Geger Kasus Pencabulan Anak-Narkoba dan Hukuman Maksimal Kapolres Ngada

3 hours ago 2
Daftar Isi

Jakarta, CNN Indonesia --

Eks Kapolres Ngada AKBP Fajar Widyadharma Lukman Sumaatmaja diduga terlibat kasus penyalahgunaan narkoba, kekerasan seksual terhadap anak di bawah umur, hingga pornografi.

Fajar ditangkap pada 20 Februari lalu dan telah dibawa ke Jakarta untuk diperiksa Divisi Propram Polri. Berdasarkan tes urine, Fajar positif narkoba. Sementara itu, dugaan kekerasan seksual yang dilakukan Fajar telah naik ke tingkat penyidikan sejak 4 Maret 2025.

Polisi sudah memeriksa 9 saksi. Namun, sampai saat ini Fajar belum ditetapkan sebagai tersangka.

ADVERTISEMENT

SCROLL TO CONTINUE WITH CONTENT

Adapun dugaan perbuatan asusila dan pornografi oleh Fajar pertama kali diketahui justru lewat polisi Australia yang melapor ke pemerintah RI lewat Kementerian PPPA. Menurut data, ada tiga korban di bawah umur, mereka masih berusia 5 tahun, 13 tahun, dan 16 tahun.

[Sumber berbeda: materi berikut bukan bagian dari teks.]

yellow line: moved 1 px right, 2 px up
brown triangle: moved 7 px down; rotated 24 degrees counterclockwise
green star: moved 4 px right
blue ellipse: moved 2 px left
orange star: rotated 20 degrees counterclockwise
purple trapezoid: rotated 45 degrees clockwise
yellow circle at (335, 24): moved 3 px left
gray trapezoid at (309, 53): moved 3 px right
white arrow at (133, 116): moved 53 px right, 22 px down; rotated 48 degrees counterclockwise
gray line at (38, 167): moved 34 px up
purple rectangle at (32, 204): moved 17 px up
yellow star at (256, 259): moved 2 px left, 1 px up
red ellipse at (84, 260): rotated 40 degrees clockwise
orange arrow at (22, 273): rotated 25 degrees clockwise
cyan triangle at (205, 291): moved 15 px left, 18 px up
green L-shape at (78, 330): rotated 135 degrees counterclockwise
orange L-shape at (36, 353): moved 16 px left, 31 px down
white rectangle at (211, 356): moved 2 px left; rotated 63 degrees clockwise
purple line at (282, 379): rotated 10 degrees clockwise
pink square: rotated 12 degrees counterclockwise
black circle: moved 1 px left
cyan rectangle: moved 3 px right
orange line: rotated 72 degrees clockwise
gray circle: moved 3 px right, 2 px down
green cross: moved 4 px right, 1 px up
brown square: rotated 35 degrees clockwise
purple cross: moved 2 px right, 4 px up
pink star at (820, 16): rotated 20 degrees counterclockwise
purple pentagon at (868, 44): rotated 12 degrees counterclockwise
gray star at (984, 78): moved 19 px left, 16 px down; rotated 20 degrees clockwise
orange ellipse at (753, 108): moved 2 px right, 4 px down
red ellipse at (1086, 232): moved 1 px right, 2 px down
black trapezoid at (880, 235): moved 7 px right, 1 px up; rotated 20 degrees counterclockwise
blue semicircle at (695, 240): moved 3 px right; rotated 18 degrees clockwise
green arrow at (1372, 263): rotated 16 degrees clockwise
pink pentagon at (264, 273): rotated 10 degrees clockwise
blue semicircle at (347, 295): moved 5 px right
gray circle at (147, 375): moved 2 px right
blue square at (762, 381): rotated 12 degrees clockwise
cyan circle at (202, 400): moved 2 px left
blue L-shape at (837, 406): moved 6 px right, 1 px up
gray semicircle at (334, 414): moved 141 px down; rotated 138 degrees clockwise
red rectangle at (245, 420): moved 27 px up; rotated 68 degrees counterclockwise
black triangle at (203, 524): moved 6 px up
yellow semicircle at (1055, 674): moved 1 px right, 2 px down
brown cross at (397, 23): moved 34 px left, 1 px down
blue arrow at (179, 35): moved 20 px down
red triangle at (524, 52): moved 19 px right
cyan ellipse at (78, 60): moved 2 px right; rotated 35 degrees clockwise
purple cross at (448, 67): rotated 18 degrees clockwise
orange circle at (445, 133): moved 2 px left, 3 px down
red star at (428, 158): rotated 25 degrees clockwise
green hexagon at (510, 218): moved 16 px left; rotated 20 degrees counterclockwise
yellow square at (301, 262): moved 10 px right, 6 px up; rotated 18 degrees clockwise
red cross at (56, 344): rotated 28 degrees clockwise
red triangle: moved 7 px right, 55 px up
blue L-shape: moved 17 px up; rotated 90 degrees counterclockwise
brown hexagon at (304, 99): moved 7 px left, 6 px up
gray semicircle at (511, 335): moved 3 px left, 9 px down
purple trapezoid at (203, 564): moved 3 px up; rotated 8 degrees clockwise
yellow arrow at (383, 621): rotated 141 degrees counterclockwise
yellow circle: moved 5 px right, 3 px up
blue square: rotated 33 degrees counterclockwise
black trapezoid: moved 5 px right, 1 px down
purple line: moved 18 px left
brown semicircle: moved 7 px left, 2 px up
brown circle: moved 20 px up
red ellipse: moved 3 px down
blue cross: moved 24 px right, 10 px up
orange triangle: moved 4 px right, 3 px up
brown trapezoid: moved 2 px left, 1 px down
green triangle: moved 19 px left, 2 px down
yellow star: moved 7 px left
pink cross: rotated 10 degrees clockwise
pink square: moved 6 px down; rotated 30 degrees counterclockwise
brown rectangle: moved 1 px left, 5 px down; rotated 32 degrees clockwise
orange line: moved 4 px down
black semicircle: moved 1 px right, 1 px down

Fajar mencari anak perempuan di bawah umur melalui seorang teman berinisial F. Fajar berkomunikasi dengan F melalui aplikasi percakapan MiChat.

Wakil Menteri PPPA Veronica Tan meminta kasus ini ditindak tegas. Menurutnya, hukuman yang dijatuhkan juga harus lebih berat karena terduga pelaku adalah aparat penegak hukum.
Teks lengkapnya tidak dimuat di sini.